▶ Exercise instructions
Search the data for the string "всегда" and extract every line where it appears.

▶ Supplied entries
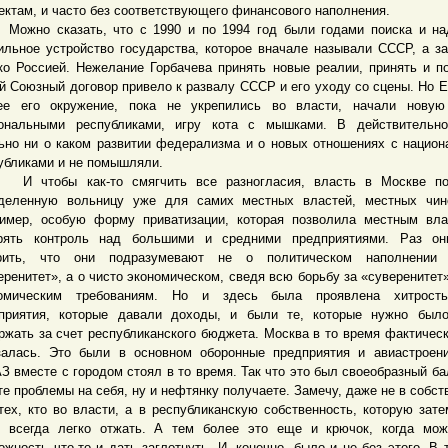
ектам, и часто без соответствующего финансового наполнения.
о сказать, что с 1990 и по 1994 год были годами поиска и на
ильное устройство государства, которое вначале называли СССР, а з
ко Россией. Нежелание Горбачева принять новые реалии, принять и п
й Союзный договор привело к развалу СССР и его уходу со сцены. Но Е
ее его окружение, пока не укрепились во власти, начали новую
ональными республиками, игру кота с мышками. В действительно
ьно ни о каком развитии федерализма и о новых отношениях с нацио
убликами и не помышляли.
тобы как-то смягчить все разногласия, власть в Москве по
деленную вольницу уже для самих местных властей, местных чино
имер, особую форму приватизации, которая позволила местным вл
рять контроль над большими и средними предприятиями. Раз он
орить, что они подразумевают не о политическом наполнении 
еренитет», а о чисто экономическом, сведя всю борьбу за «суверенитет»
номическим требованиям. Но и здесь была проявлена хитрост
приятия, которые давали доходы, и были те, которые нужно было
ржать за счет республиканского бюджета. Москва в то время фактическ
залась. Это были в основном оборонные предприятия и авиастроен
З вместе с городом стоял в то время. Так что это был своеобразный ба
те проблемы на себя, ну и нефтянку получаете. Замечу, даже не в собст
тех, кто во власти, а в республиканскую собственность, которую зат
 всегда легко отжать. А тем более это еще и крючок, когда мож
ожность что-то и дать заглотнуть. И, конечно, было и не без этого. В 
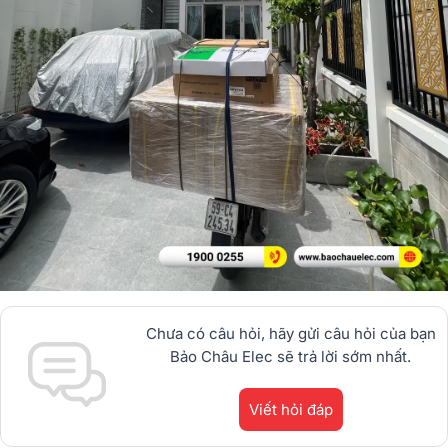
Chưa có câu hỏi, hãy gửi câu hỏi của bạn
Bảo Châu Elec sẽ trả lời sớm nhất.
Viết hỏi đáp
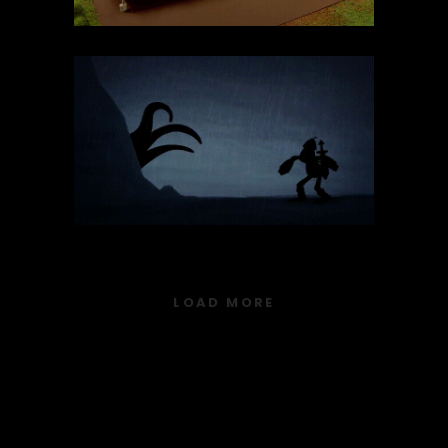
Bárbaros De
Brattawich
2D
conteúdo
Técnicas
LOAD MORE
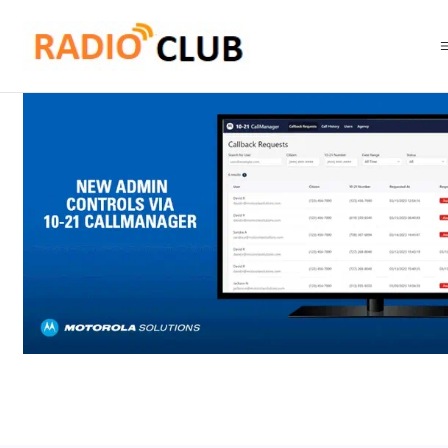
Inicio
Software o Licencia
Portafolio Restringido Motorola Solutions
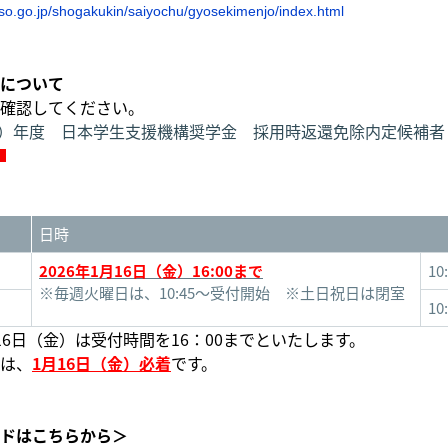
sso.go.jp/shogakukin/saiyochu/gyosekimenjo/index.html
について
確認してください。
和8）年度 日本学生支援機構奨学金 採用時返還免除内定候補
日時
2026年1月16日（金）16:00まで
10
※毎週火曜日は、10:45～受付開始 ※土日祝日は閉室
10
16日（金）は受付時間を16：00までといたします。
は、
1月16日（金）必着
です。
ドはこちらから＞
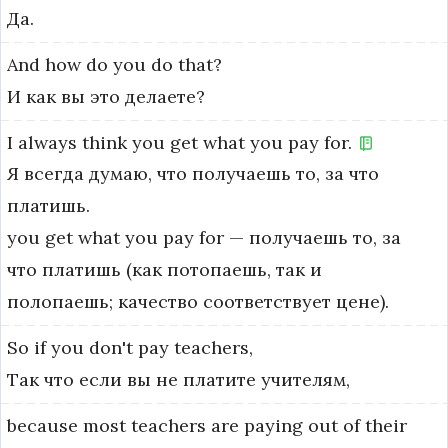
Да.
And
how
do
you
do
that?
И как вы это делаете?
I
always
think
you
get
what
you
pay
for.
Я всегда думаю, что получаешь то, за что
платишь.
you get what you pay for — получаешь то, за 
что платишь (как потопаешь, так и 
полопаешь; качество соответствует цене).
So
if
you
don't
pay
teachers,
Так что если вы не платите учителям,
because
most
teachers
are
paying
out
of
their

▶ Reply
 всегда легко отжать. А тем более это еще и крючок, когда мож
Я всегда думаю, что получаешь то, за что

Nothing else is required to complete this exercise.